When studying probability, it's essential to understand the concept of independent events. Independent events are occurrences with outcomes that do not affect each other. In other words, the outcome of one event has no impact on the outcome of another. This can be compared with tossing a coin; whether you get heads or tails on one flip doesn't change the odds of getting heads or tails on the next flip.

To illustrate this with dice, let's imagine rolling a die two times in a row. The result of the first roll does not influence the result of the second roll. Each roll is completely separate and has the same probability of landing on any one of the six faces of the die. This means that the first and second rolls are independent events.

Joint probability refers to the likelihood of two or more events happening at the same time. It's the 'and' probability, meaning we want to know the probability of event A and event B occurring together. To find the joint probability of two independent events, we multiply the probability of each event occurring separately.

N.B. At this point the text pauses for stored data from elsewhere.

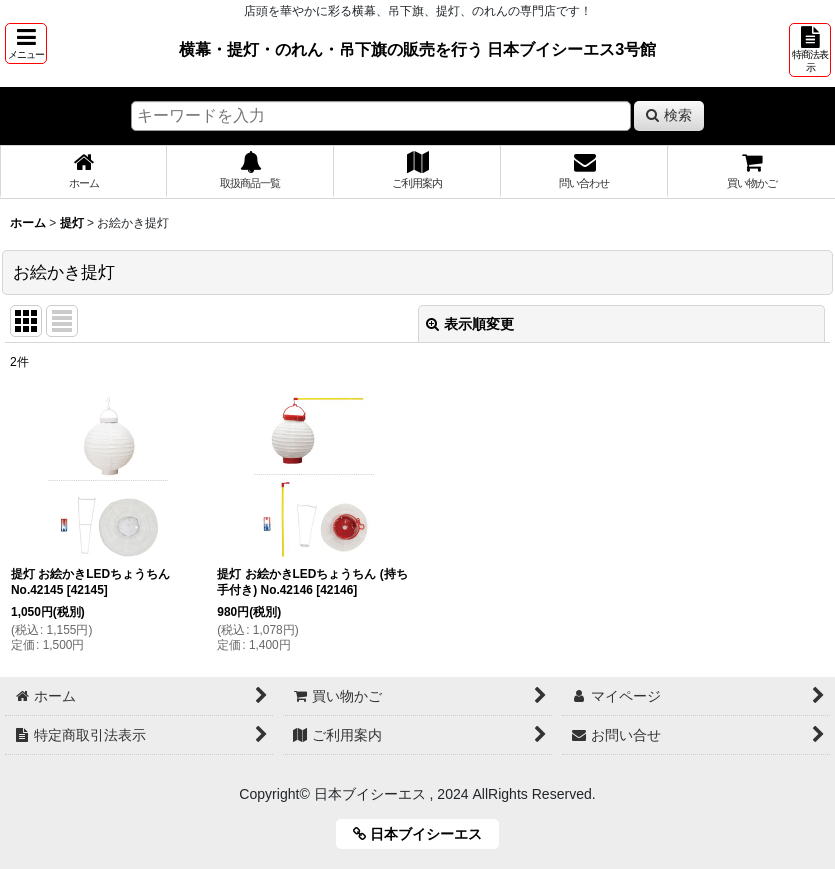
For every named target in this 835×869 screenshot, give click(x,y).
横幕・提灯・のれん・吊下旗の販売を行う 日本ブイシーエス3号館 (418, 49)
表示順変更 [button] (470, 324)
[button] (26, 43)
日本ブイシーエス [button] (424, 834)
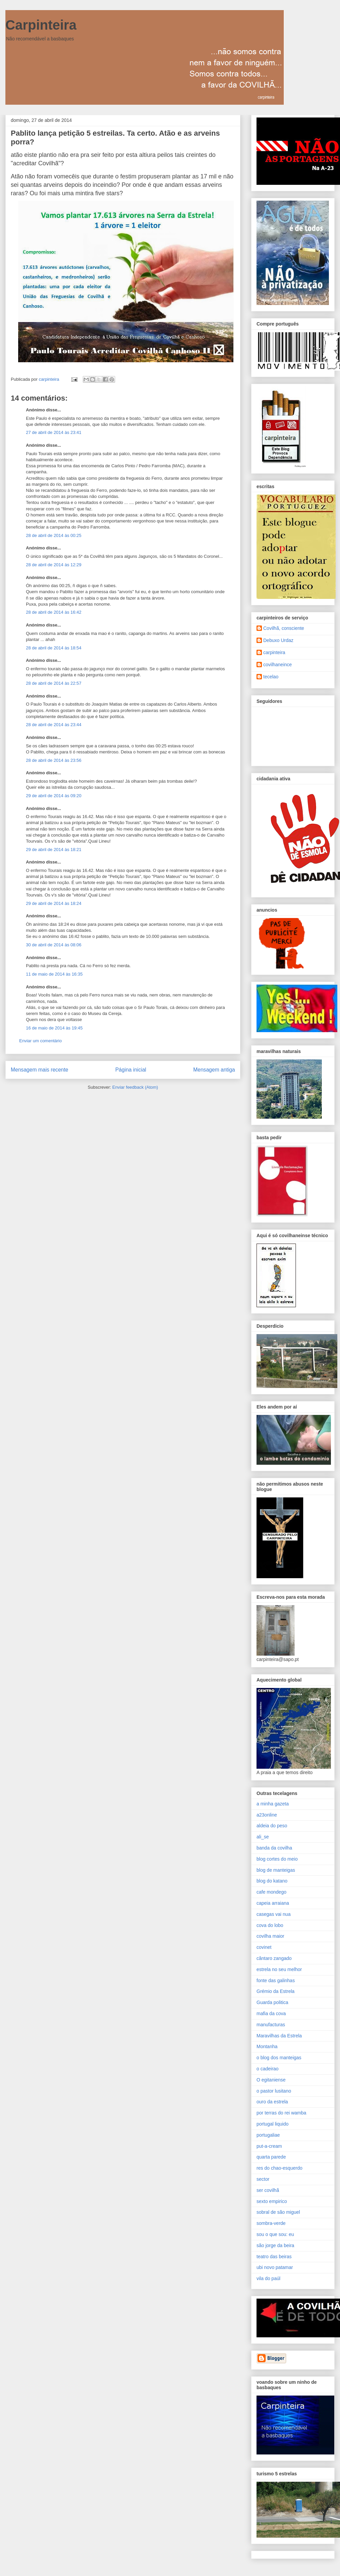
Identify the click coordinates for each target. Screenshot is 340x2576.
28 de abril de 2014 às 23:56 (53, 760)
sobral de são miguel (278, 2212)
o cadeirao (267, 2068)
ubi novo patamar (275, 2267)
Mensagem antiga (214, 1070)
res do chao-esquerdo (279, 2168)
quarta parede (271, 2157)
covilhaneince (277, 664)
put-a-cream (269, 2146)
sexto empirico (272, 2201)
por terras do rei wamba (281, 2112)
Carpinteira (40, 25)
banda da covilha (274, 1848)
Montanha (267, 2046)
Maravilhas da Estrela (279, 2035)
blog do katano (272, 1881)
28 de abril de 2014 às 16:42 (53, 612)
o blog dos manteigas (279, 2057)
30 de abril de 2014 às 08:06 (53, 944)
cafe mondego (271, 1892)
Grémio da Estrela (276, 1991)
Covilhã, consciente (283, 628)
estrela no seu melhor (279, 1969)
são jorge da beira (275, 2245)
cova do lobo (270, 1925)
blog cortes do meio (277, 1859)
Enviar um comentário (40, 1040)
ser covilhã (268, 2190)
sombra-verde (271, 2223)
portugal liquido (272, 2124)
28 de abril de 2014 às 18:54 (53, 647)
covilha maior (270, 1936)
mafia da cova (271, 2013)
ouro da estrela (272, 2101)
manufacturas (271, 2024)
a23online (267, 1815)
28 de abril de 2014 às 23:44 (53, 724)
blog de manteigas (276, 1870)
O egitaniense (271, 2079)
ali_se (263, 1836)
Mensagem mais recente (39, 1070)
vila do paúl (268, 2278)
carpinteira (274, 652)
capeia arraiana (273, 1903)
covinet (264, 1947)
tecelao (270, 676)
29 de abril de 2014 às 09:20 (53, 795)
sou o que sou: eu (275, 2234)
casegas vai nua (274, 1914)
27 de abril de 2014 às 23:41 (53, 432)
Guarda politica (272, 2002)
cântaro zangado (274, 1958)
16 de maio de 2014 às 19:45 (54, 1027)
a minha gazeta (273, 1803)
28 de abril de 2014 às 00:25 (53, 535)
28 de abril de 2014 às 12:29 (53, 564)
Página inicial (130, 1070)
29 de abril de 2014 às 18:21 (53, 849)
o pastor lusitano (274, 2091)
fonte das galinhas (276, 1980)
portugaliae (268, 2135)
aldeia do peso (272, 1825)
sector (263, 2179)
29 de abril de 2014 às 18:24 (53, 903)
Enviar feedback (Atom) (135, 1087)
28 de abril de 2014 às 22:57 (53, 683)
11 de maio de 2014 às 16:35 (54, 974)
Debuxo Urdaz (278, 640)
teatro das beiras (274, 2256)
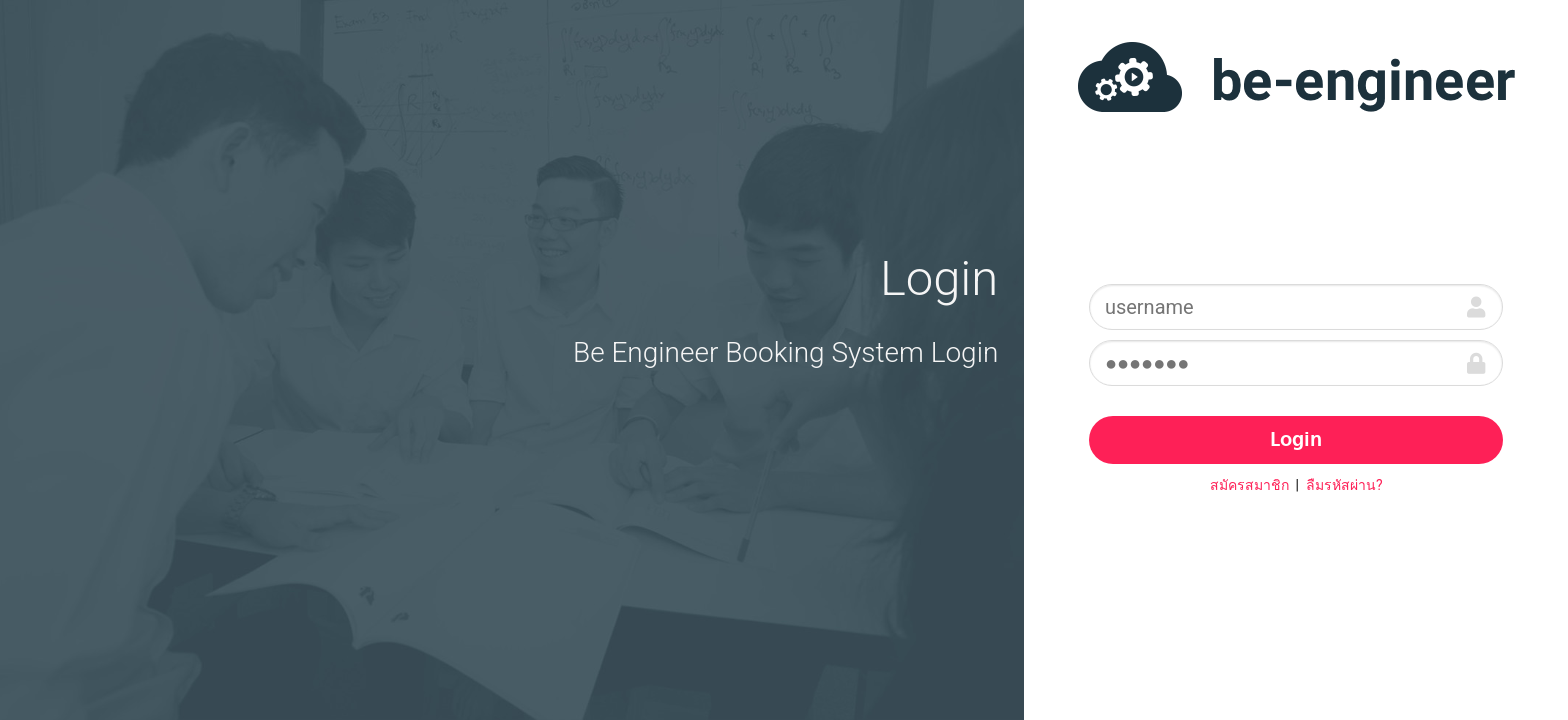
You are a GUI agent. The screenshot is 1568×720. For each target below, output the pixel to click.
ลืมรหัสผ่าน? (1344, 485)
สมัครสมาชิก (1249, 485)
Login (1296, 441)
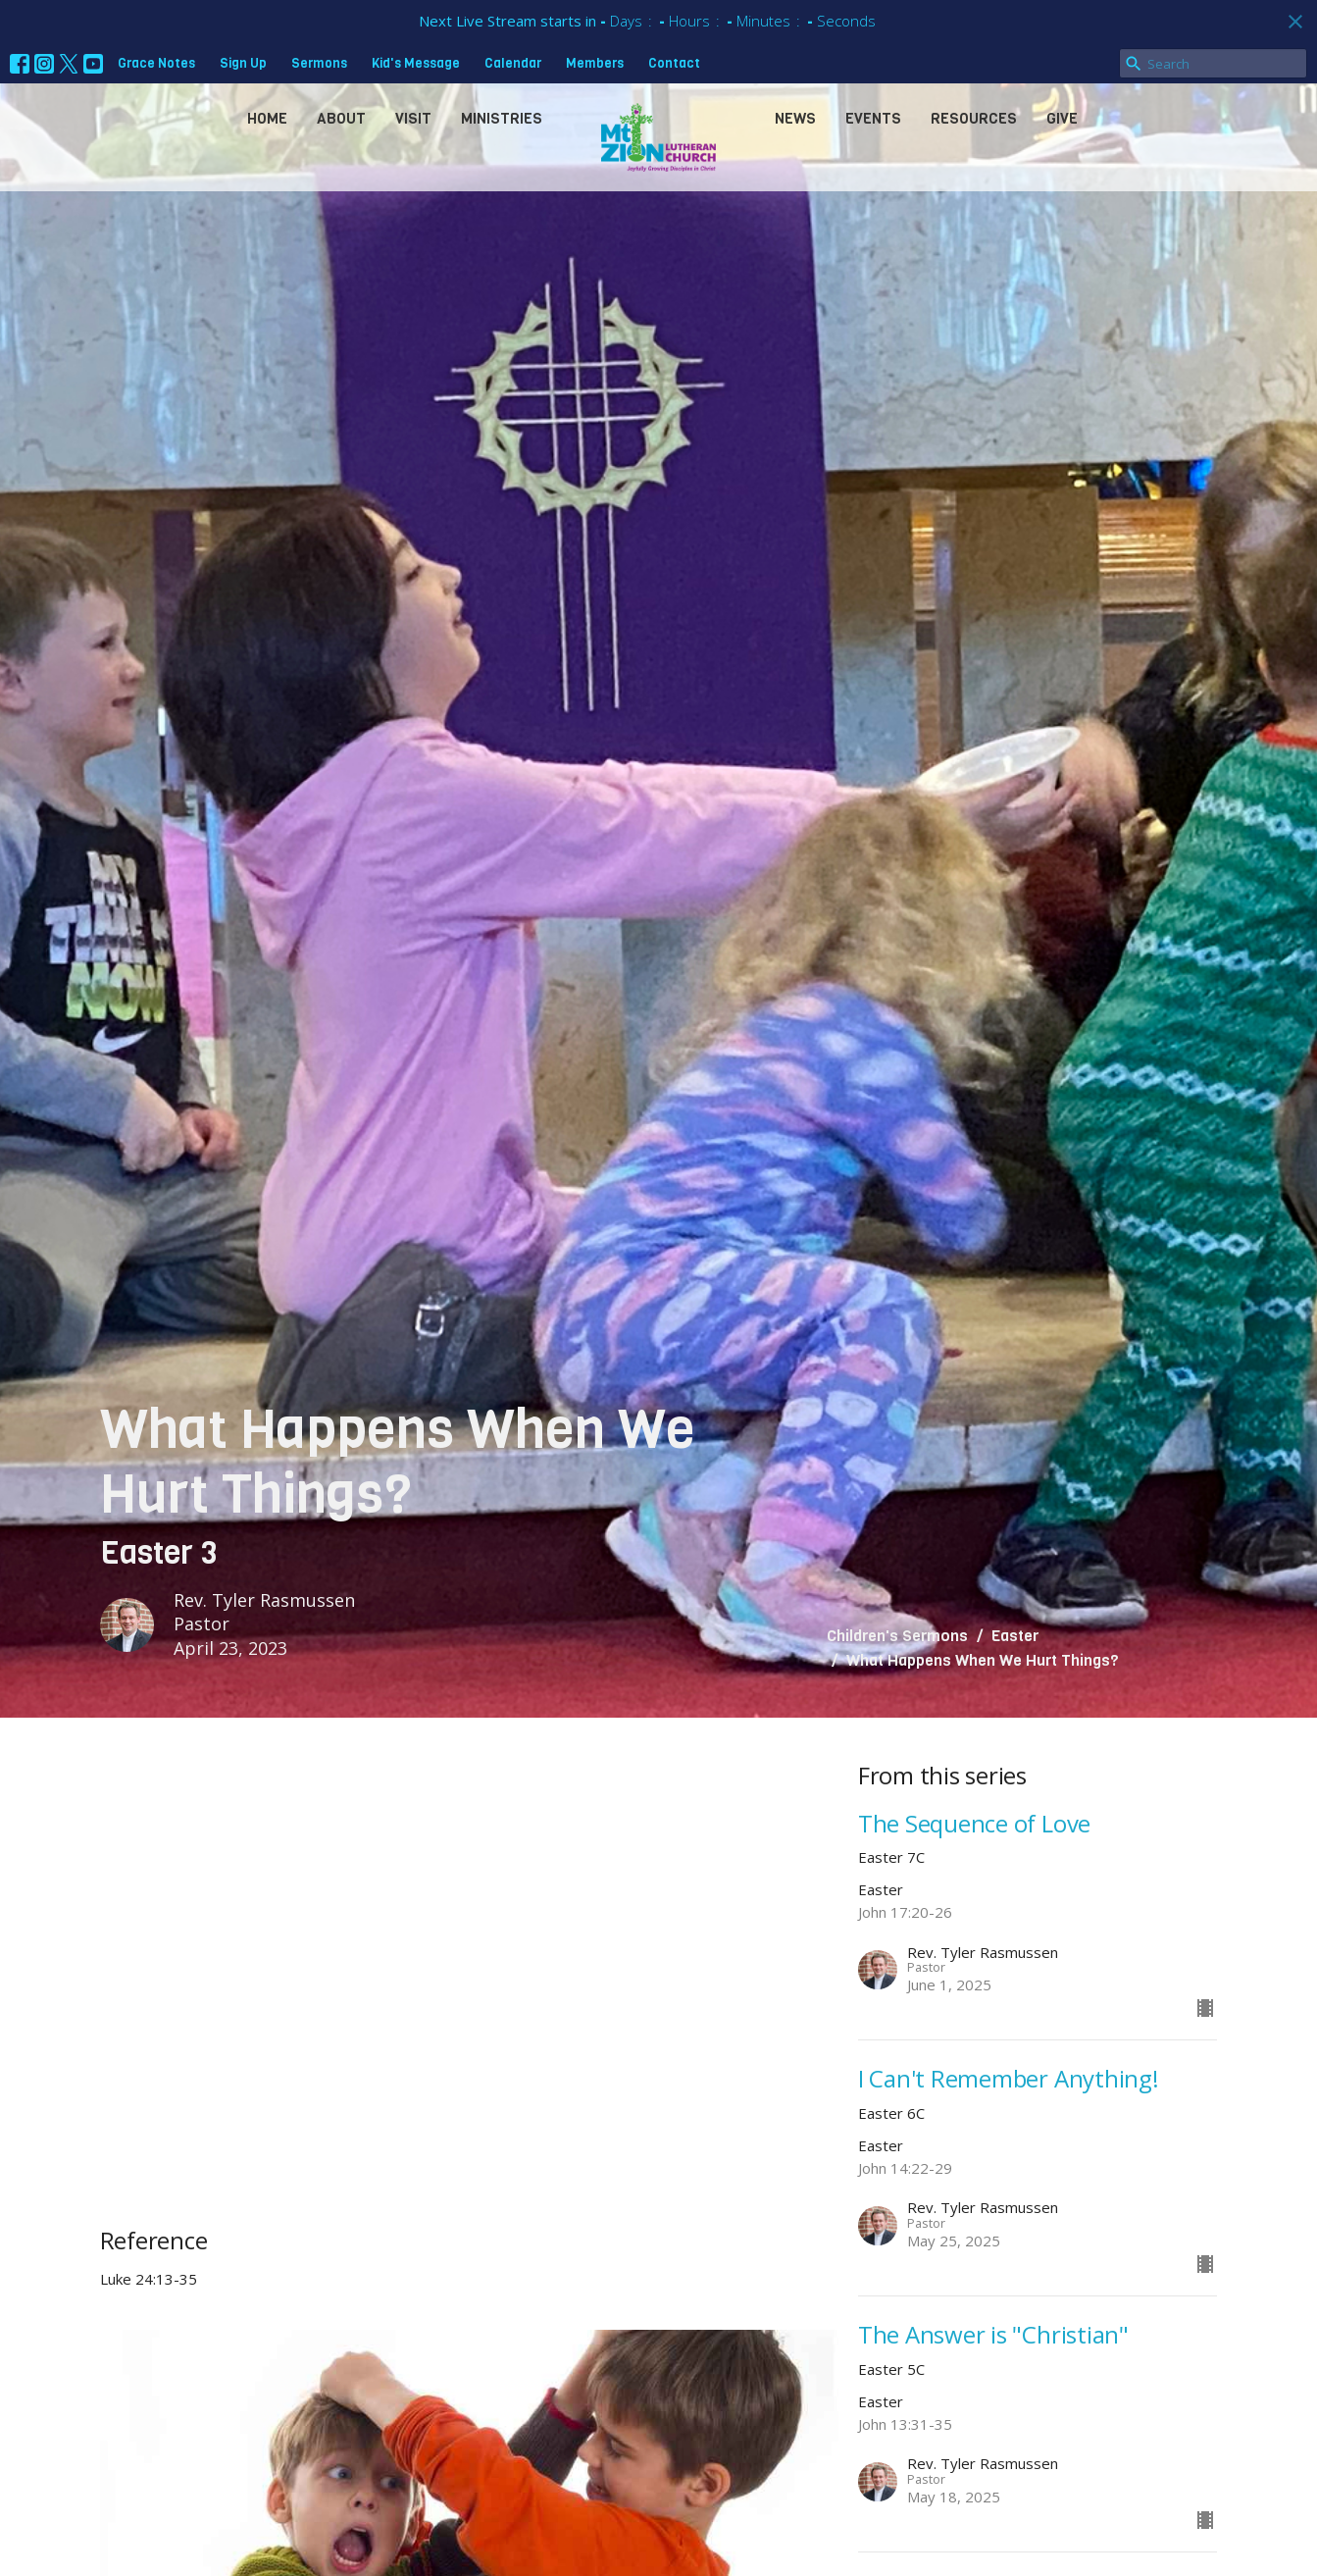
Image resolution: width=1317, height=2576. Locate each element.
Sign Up (243, 63)
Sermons (319, 63)
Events (873, 119)
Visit (413, 119)
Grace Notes (156, 63)
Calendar (512, 63)
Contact (674, 63)
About (341, 119)
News (795, 119)
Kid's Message (416, 63)
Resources (974, 119)
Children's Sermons (897, 1635)
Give (1062, 119)
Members (595, 63)
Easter (1014, 1635)
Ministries (501, 119)
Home (267, 119)
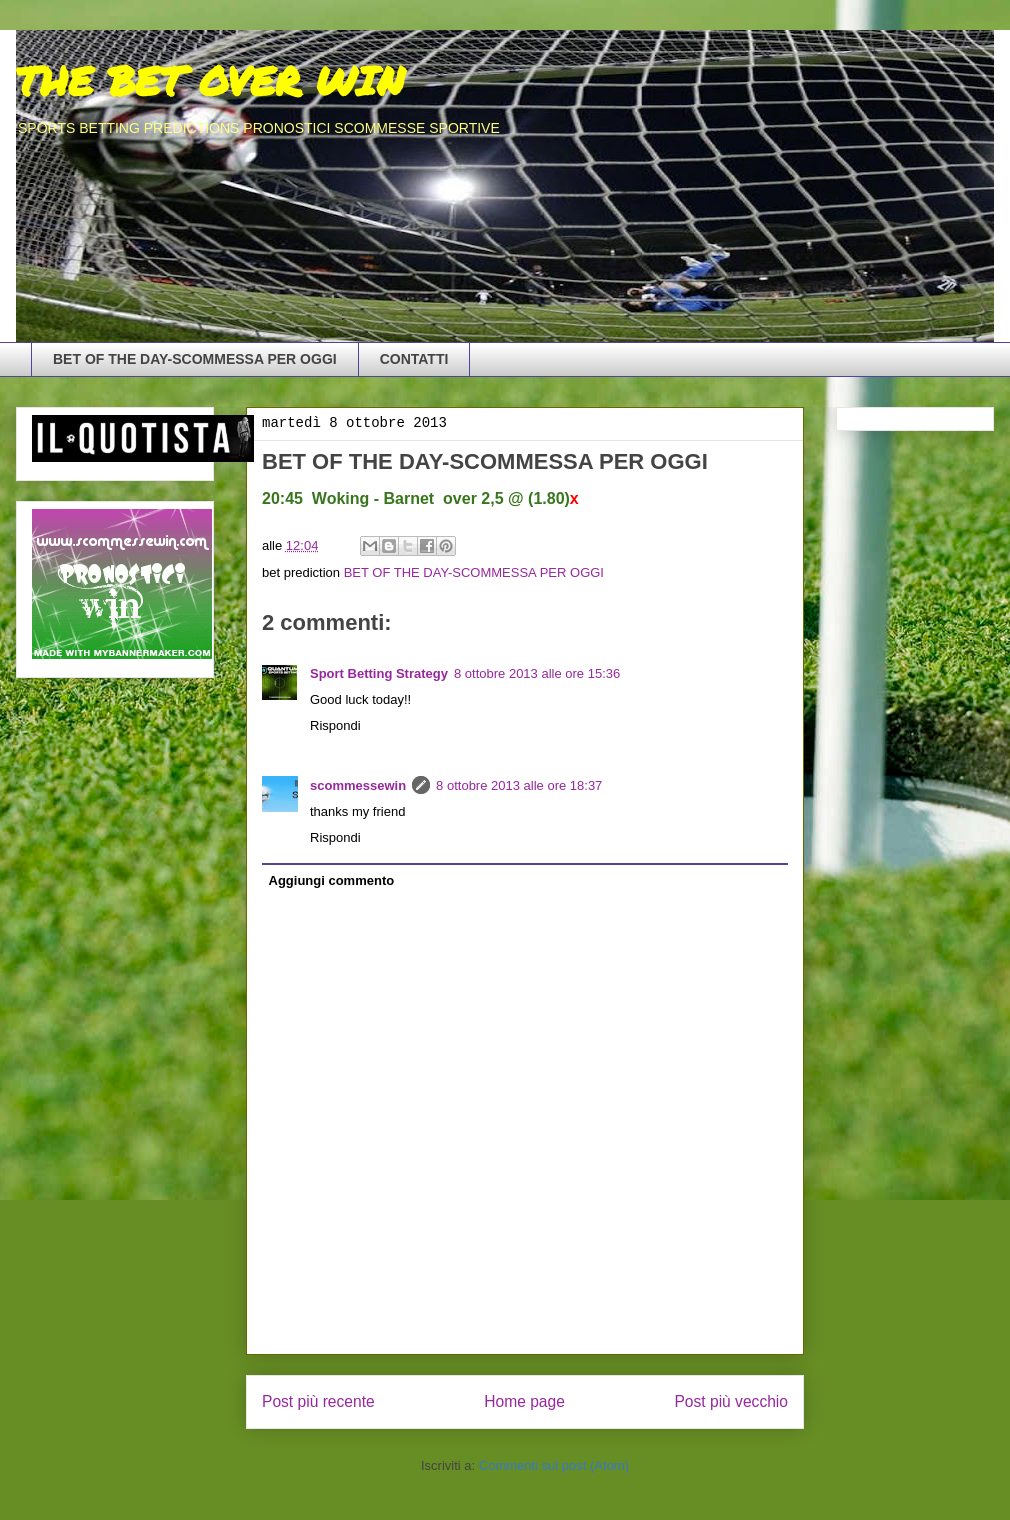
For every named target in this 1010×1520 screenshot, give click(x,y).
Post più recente (318, 1401)
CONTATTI (414, 359)
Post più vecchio (731, 1401)
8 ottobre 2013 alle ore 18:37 (519, 785)
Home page (524, 1401)
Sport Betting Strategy (379, 673)
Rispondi (335, 725)
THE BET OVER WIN (210, 80)
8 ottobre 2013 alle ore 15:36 (537, 673)
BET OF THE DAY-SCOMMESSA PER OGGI (195, 359)
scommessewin (358, 785)
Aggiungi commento (332, 880)
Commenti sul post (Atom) (554, 1465)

So, if we want to calculate the joint probability of rolling a 5 on the first roll and a 1 on the second roll of a die, we multiply the individual probabilities of each event. If each outcome on the die has an equal chance of occurring, the probability of rolling a 5 is \( \frac{1}{6} \) and the probability of rolling a 1 is also \( \frac{1}{6} \). Therefore, the joint probability of rolling a 5 first and a 1 second is \( \frac{1}{6} * \frac{1}{6} = \frac{1}{36} \).

Rolling a die is a classic example used to explain basic probability because a standard die is a six-sided cube, with each side featuring a different number of dots, from 1 to 6. It's a perfect model for discussing uniform probability distributions; each outcome (rolling a 1, 2, 3, 4, 5, or 6) has an equal chance of occurring, which is \( \frac{1}{6} \), as there is only one of each number on the die.

In our specific exercise, we focus on rolling a die twice. Even though we perform two rolls, because of the principle of independence, the probability of landing on a particular number for each separate roll remains unchanged at \( \frac{1}{6} \). This simple tool is fundamental in understanding the basics of probability theory and calculating chances in more complex scenarios.